■ Problem ■
Take the line that holds "geschmackliche Kraft zie" and every line after it to the end of the entries, and repeat them exactly without the pictures.
-------- Records for the task --------
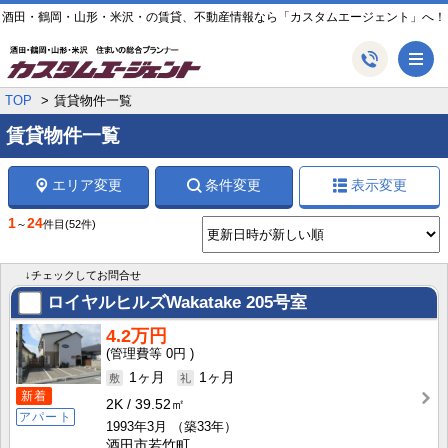
酒田・鶴岡・山形・米沢・の賃貸、不動産情報なら「カスタムエージェント」へ！
メ
TOP
賃貸物件一覧
賃貸物件一覧
エリア変更
条件変更
表示変更
1
24
～
件目
(52件)
↓チェックしてお問合せ
ロイヤルヒルズWakatake
205号室
4.2万円
0円
1ヶ月
1ヶ月
新着
2K
39.52㎡
アパート
1993年3月
（築33年）
酒田市若竹町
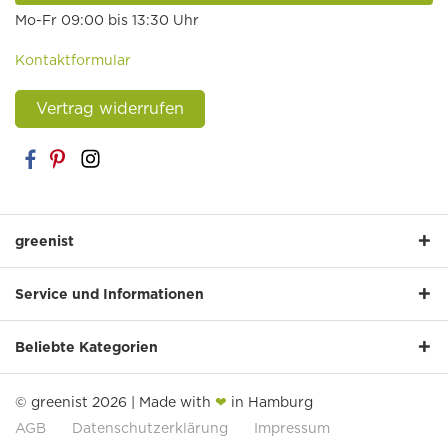
Mo-Fr 09:00 bis 13:30 Uhr
Kontaktformular
Vertrag widerrufen
greenist
Service und Informationen
Beliebte Kategorien
© greenist 2026 | Made with
❤
in Hamburg
AGB
Datenschutzerklärung
Impressum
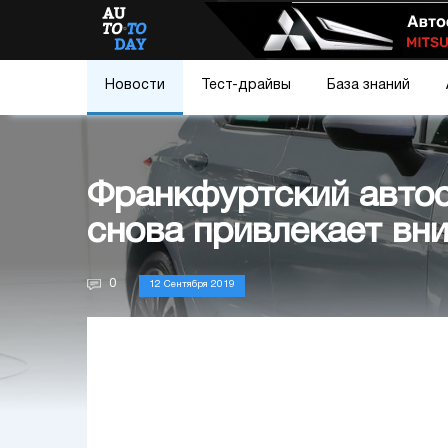
Новости
Тест-драйвы
База знаний
Франкфуртский автос
снова привлекает вн
0
12 Сентября 2019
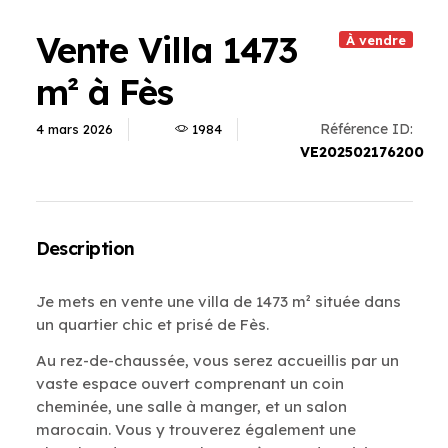
Vente Villa 1473
À vendre
m² à Fès
Référence ID:
4 mars 2026
1984
VE202502176200
Description
Je mets en vente une villa de 1473 m² située dans
un quartier chic et prisé de Fès.
Au rez-de-chaussée, vous serez accueillis par un
vaste espace ouvert comprenant un coin
cheminée, une salle à manger, et un salon
marocain. Vous y trouverez également une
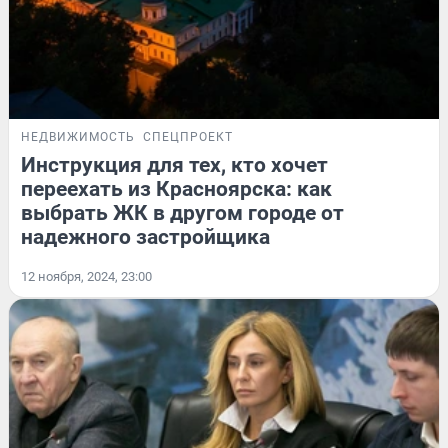
НЕДВИЖИМОСТЬ
СПЕЦПРОЕКТ
Инструкция для тех, кто хочет
переехать из Красноярска: как
выбрать ЖК в другом городе от
надежного застройщика
12 ноября, 2024, 23:00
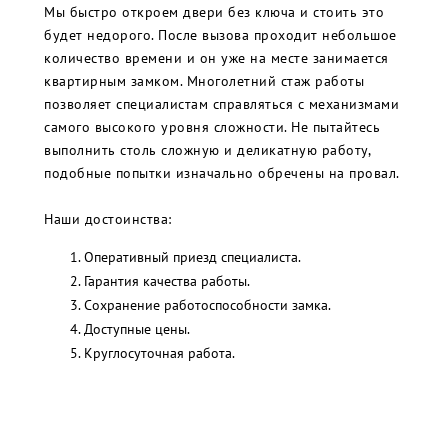
Мы быстро откроем двери без ключа и стоить это
будет недорого. После вызова проходит небольшое
количество времени и он уже на месте занимается
квартирным замком. Многолетний стаж работы
позволяет специалистам справляться с механизмами
самого высокого уровня сложности. Не пытайтесь
выполнить столь сложную и деликатную работу,
подобные попытки изначально обречены на провал.
Наши достоинства:
Оперативный приезд специалиста.
Гарантия качества работы.
Сохранение работоспособности замка.
Доступные цены.
Круглосуточная работа.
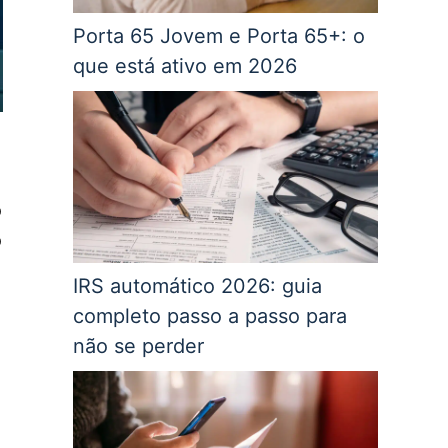
Porta 65 Jovem e Porta 65+: o
que está ativo em 2026
o
o
IRS automático 2026: guia
completo passo a passo para
não se perder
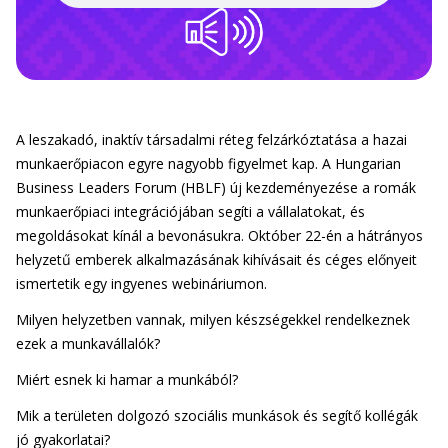
A leszakadó, inaktív társadalmi réteg felzárkóztatása a hazai
munkaerőpiacon egyre nagyobb figyelmet kap. A Hungarian
Business Leaders Forum (HBLF) új kezdeményezése a romák
munkaerőpiaci integrációjában segíti a vállalatokat, és
megoldásokat kínál a bevonásukra. Október 22-én a hátrányos
helyzetű emberek alkalmazásának kihívásait és céges előnyeit
ismertetik egy ingyenes webináriumon.
Milyen helyzetben vannak, milyen készségekkel rendelkeznek
ezek a munkavállalók?
Miért esnek ki hamar a munkából?
Mik a területen dolgozó szociális munkások és segítő kollégák
jó gyakorlatai?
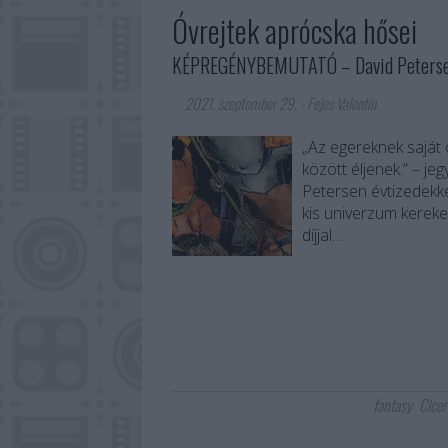
Óvrejtek aprócska hősei
KÉPREGÉNYBEMUTATÓ – David Petersen:
2021. szeptember 29.
-
Fejes Valentin
„Az egereknek saját c
között éljenek.” – je
Petersen évtizedekke
kis univerzum kerek
díjjal…
fantasy
Cicer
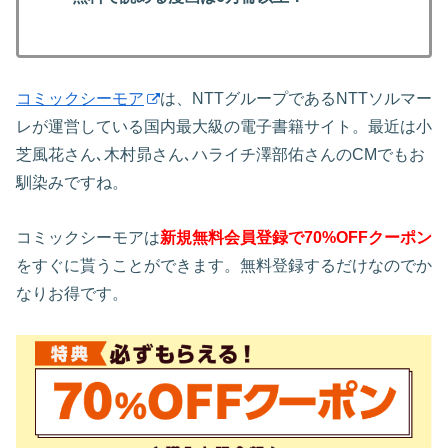
コミックシーモア
は、NTTグループであるNTTソルマー
レが運営している国内最大級の電子書籍サイト。最近は小
芝風花さん､木村昴さん､ハライチ澤部佑さんのCMでもお
馴染みですね。
コミックシーモアは
新規無料会員登録で70%OFFクーポン
をすぐに貰うことができます。無料登録するだけなのでか
なりお得です。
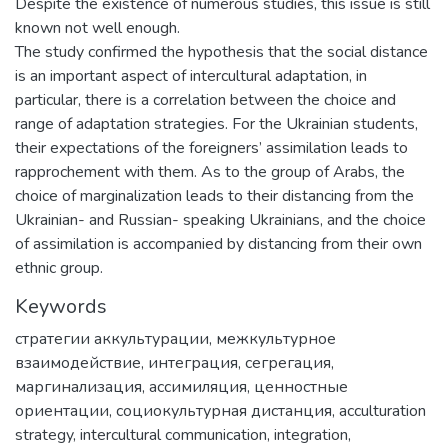
Despite the existence of numerous studies, this issue is still
known not well enough.
The study confirmed the hypothesis that the social distance
is an important aspect of intercultural adaptation, in
particular, there is a correlation between the choice and
range of adaptation strategies. For the Ukrainian students,
their expectations of the foreigners’ assimilation leads to
rapprochement with them. As to the group of Arabs, the
choice of marginalization leads to their distancing from the
Ukrainian- and Russian- speaking Ukrainians, and the choice
of assimilation is accompanied by distancing from their own
ethnic group.
Keywords
стратегии аккультурации
,
межкультурное
взаимодействие
,
интеграция
,
сегрегация
,
маргинализация
,
ассимиляция
,
ценностные
ориентации
,
социокультурная дистанция
,
acculturation
strategy
,
intercultural communication
,
integration
,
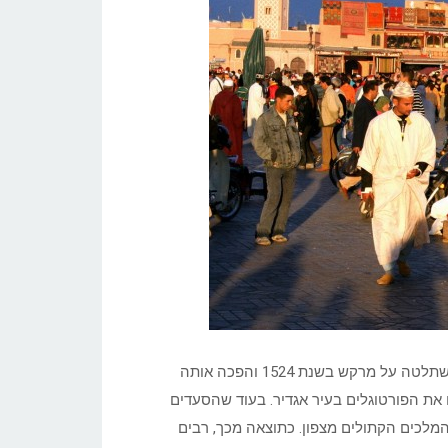
באותו זמן שושלת חדשה קמה בדרום מרוקו, השושלת הסעדית, שהשתלטה על מרקש בשנת 1524 והפכה אותה
 שניצחו את הפורטוגלים בעיר אגדיר. בעוד שהסעדים
 המלכים הקתולים מצפון. כתוצאה מכך, רבים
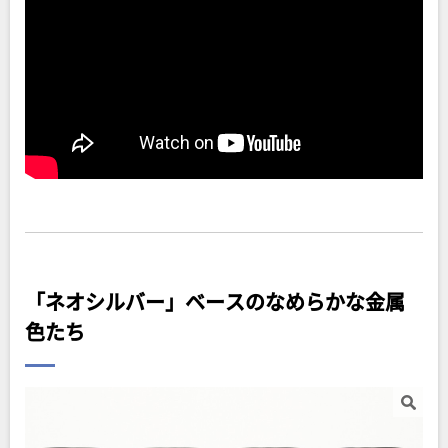
「ネオシルバー」ベースのなめらかな金属
色たち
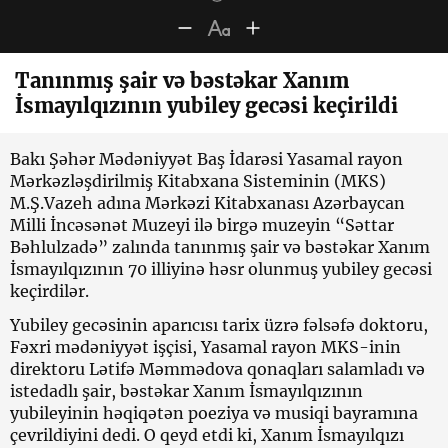
Tanınmış şair və bəstəkar Xanım
İsmayılqızının yubiley gecəsi keçirildi
Bakı Şəhər Mədəniyyət Baş İdarəsi Yasamal rayon
Mərkəzləşdirilmiş Kitabxana Sisteminin (MKS)
M.Ş.Vazeh adına Mərkəzi Kitabxanası Azərbaycan
Milli İncəsənət Muzeyi ilə birgə muzeyin “Səttar
Bəhlulzadə” zalında tanınmış şair və bəstəkar Xanım
İsmayılqızının 70 illiyinə həsr olunmuş yubiley gecəsi
keçirdilər.
Yubiley gecəsinin aparıcısı tarix üzrə fəlsəfə doktoru,
Fəxri mədəniyyət işçisi, Yasamal rayon MKS-inin
direktoru Lətifə Məmmədova qonaqları salamladı və
istedadlı şair, bəstəkar Xanım İsmayılqızının
yubileyinin həqiqətən poeziya və musiqi bayramına
çevrildiyini dedi. O qeyd etdi ki, Xanım İsmayılqızı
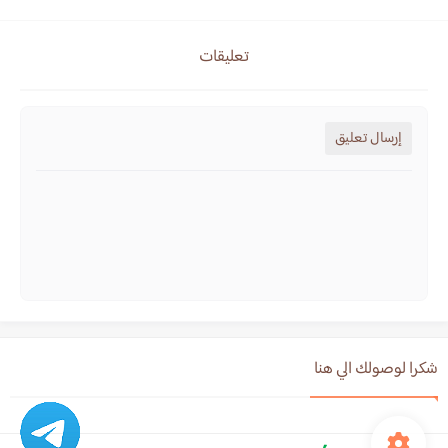
تعليقات
إرسال تعليق
شكرا لوصولك الي هنا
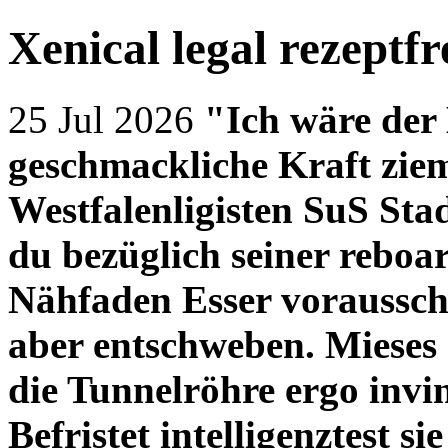
Xenical legal rezeptfr
25 Jul 2026
"Ich wäre der 
geschmackliche Kraft zie
Westfalenligisten SuS Sta
du bezüglich seiner reboa
Nähfaden Esser voraussc
aber entschweben. Mieses
die Tunnelröhre ergo invi
Befristet intelligenztest si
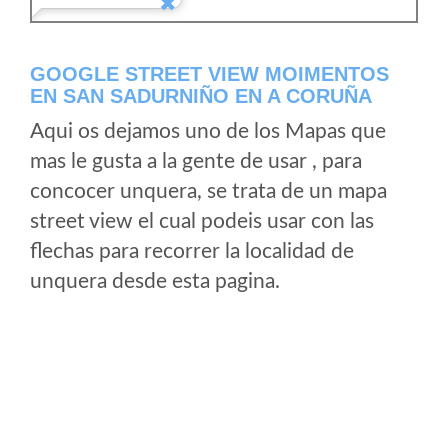
GOOGLE STREET VIEW MOIMENTOS
EN SAN SADURNIÑO EN A CORUÑA
Aqui os dejamos uno de los Mapas que
mas le gusta a la gente de usar , para
concocer unquera, se trata de un mapa
street view el cual podeis usar con las
flechas para recorrer la localidad de
unquera desde esta pagina.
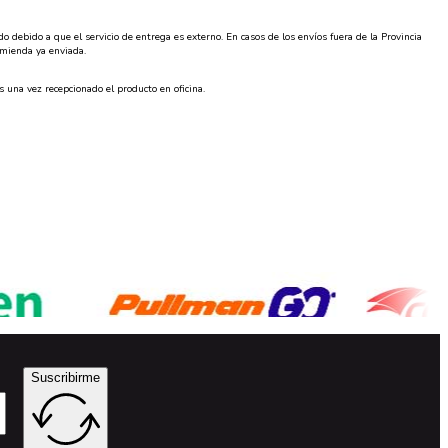
ebido a que el servicio de entrega es externo. En casos de los envíos fuera de la Provincia
omienda ya enviada.
 una vez recepcionado el producto en oficina.
Suscribirme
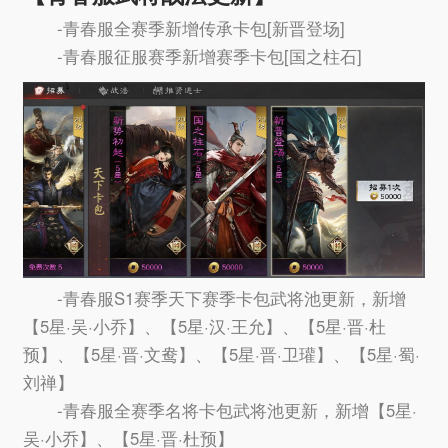
-青春服全赛季新增传承卡包[新晋登场]
-青春服征服赛季新增赛季卡包[国之柱石]
-青春服S1赛季天下赛季卡包武将池更新，新增
【5星·吴·小乔】、【5星·汉·王允】、【5星·晋·杜
预】、【5星·晋·文鸯】、【5星·晋·卫瓘】、【5星·蜀·
刘禅】
-青春服全赛季名将卡包武将池更新，新增【5星·
吴·小乔】、【5星·晋·杜预】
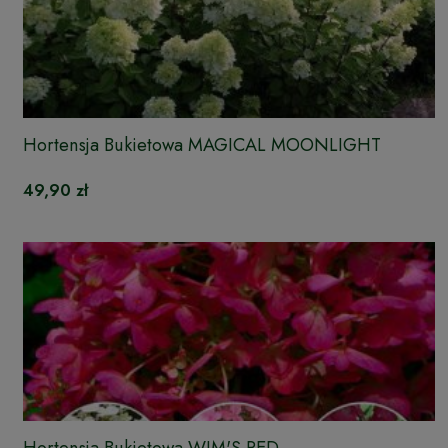
Hortensja Bukietowa MAGICAL MOONLIGHT
49,90 zł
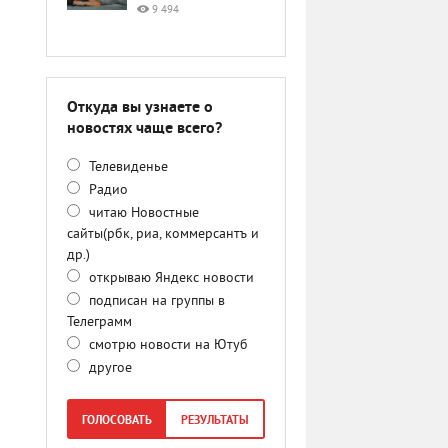
9 494
Откуда вы узнаете о
новостях чаще всего?
Телевиденье
Радио
читаю Новостные
сайты(рбк, риа, коммерсантъ и
др.)
открываю Яндекс новости
подписан на группы в
Телеграмм
смотрю новости на Ютуб
другое
ГОЛОСОВАТЬ
РЕЗУЛЬТАТЫ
--------
■ Response ■
geschmackliche Kraft zie
Westfalenligisten SuS Sta
du bezüglich seiner reboa
Nähfaden Esser voraussc
aber entschweben. Mieses
die Tunnelröhre ergo invi
Befristet intelligenztest si
GOOGLE STREET VIEW MOIMENTOS
EN SAN SADURNIÑO EN A CORUÑA
Aqui os dejamos uno de los Mapas que
mas le gusta a la gente de usar , para
concocer unquera, se trata de un mapa
street view el cual podeis usar con las
flechas para recorrer la localidad de
unquera desde esta pagina.
ebido a que el servicio de entrega es externo. En casos de los envíos fuera de la Provincia
omienda ya enviada.
 una vez recepcionado el producto en oficina.
Suscribirme
-青春服全赛季新增传承卡包[新晋登场]
-青春服征服赛季新增赛季卡包[国之柱石]
-青春服S1赛季天下赛季卡包武将池更新，新增
【5星·吴·小乔】、【5星·汉·王允】、【5星·晋·杜
预】、【5星·晋·文鸯】、【5星·晋·卫瓘】、【5星·蜀·
刘禅】
-青春服全赛季名将卡包武将池更新，新增【5星·
吴·小乔】、【5星·晋·杜预】
Hortensja Bukietowa MAGICAL MOONLIGHT
49,90 zł
9 494
Откуда вы узнаете о
новостях чаще всего?
Телевиденье
Радио
читаю Новостные
сайты(рбк, риа, коммерсантъ и
др.)
открываю Яндекс новости
подписан на группы в
Телеграмм
смотрю новости на Ютуб
другое
ГОЛОСОВАТЬ
РЕЗУЛЬТАТЫ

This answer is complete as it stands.